I guess I can deal with dot inlays, atleast it's Ebony instead of Rosewood. What about Frets? Can I get Dunlop 6000?


----------



## Scott (Mar 20, 2007)

> I will only be accepting orders for these that can be processed within 2 to 3 weeks. Any request for customization (such as a fancy inlay, LED's, Paint, etc.) will not qualify as a Speed Guitar. *These requests would be custom and would go to my waiting list.* If you are not sure about something, ask and I'll clairify the options above.



Meaning, you can still get it with those altered specs, but you're not looking at a 2-3 week turn around.


----------



## SnowfaLL (Mar 21, 2007)

Yah i might email him about going on the waiting list if he can do neckthrus now.. If you show up here Chris, could you confirm doing neckthrus on normal builds now?

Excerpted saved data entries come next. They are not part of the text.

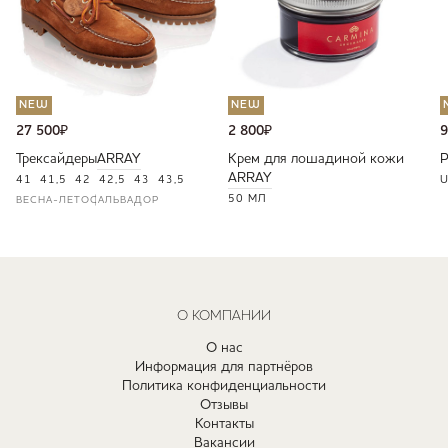
NEW
NEW
27 500
₽
2 800
₽
9
Трексайдеры
ARRAY
Крем для лошадиной кожи
ARRAY
41
41,5
42
42,5
43
43,5
U
50 МЛ
ВЕСНА-ЛЕТО
САЛЬВАДОР
О КОМПАНИИ
О нас
Информация для партнёров
Политика конфиденциальности
Отзывы
Контакты
Вакансии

Whats the best way to contact him? Last time thru email, I think it was like 2 months before a reply.. I understand hes very busy but its hard to do work with someone that takes 2 months per email


----------



## JPMDan (Mar 21, 2007)

I doubt that he can do it right now, he's backlogged but you may get lucky.


----------



## SnowfaLL (Mar 21, 2007)

I could wait 4-5 months.. as I have another project I would start then.

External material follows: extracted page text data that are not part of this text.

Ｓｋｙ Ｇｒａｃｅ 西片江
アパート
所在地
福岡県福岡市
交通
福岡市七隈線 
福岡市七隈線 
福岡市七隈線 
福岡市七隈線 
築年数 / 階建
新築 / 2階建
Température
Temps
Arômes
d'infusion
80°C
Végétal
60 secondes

I wil wait to see if he emails me back or not


----------



## sakeido (Mar 21, 2007)

I e-mailed him about a speed guitar yesterday and got a response this morning. He can do any of the body and headstock styles he has on his website. I'm excited!


----------



## SnowfaLL (Mar 21, 2007)

sakeido said:


> I e-mailed him about a speed guitar yesterday and got a response this morning. He can do any of the body and headstock styles he has on his website. I'm excited!



do u use hotmail? maybe he just doesnt respond to hotmail emails.. least not mine =/


----------



## JPMDan (Mar 21, 2007)

NickCormier said:


> do u use hotmail? maybe he just doesnt respond to hotmail emails.. least not mine =/


 
hasn't respond to any of mine, but if he does any body style then that might be good cause the other day he told me he was working on a JS Cad for his CNC.


----------



## technomancer (Mar 21, 2007)

JPMDan said:


> hasn't respond to any of mine, but if he does any body style then that might be good cause the other day he told me he was working on a JS Cad for his CNC.



Weird, he responded to my email within 24 hours... I'm betting his spam filter grabs hotmail, thus he only sees them when he goes through his spam folder 

Oh, and I have no idea what fret wire is available... 

I'm giving serious thought to doing one of these neck through with mahogany body with an ebony veneer on the headstock and body and oil finish on the whole thing, then moving all the hardware except pups to it from the RG7620 I've got incoming.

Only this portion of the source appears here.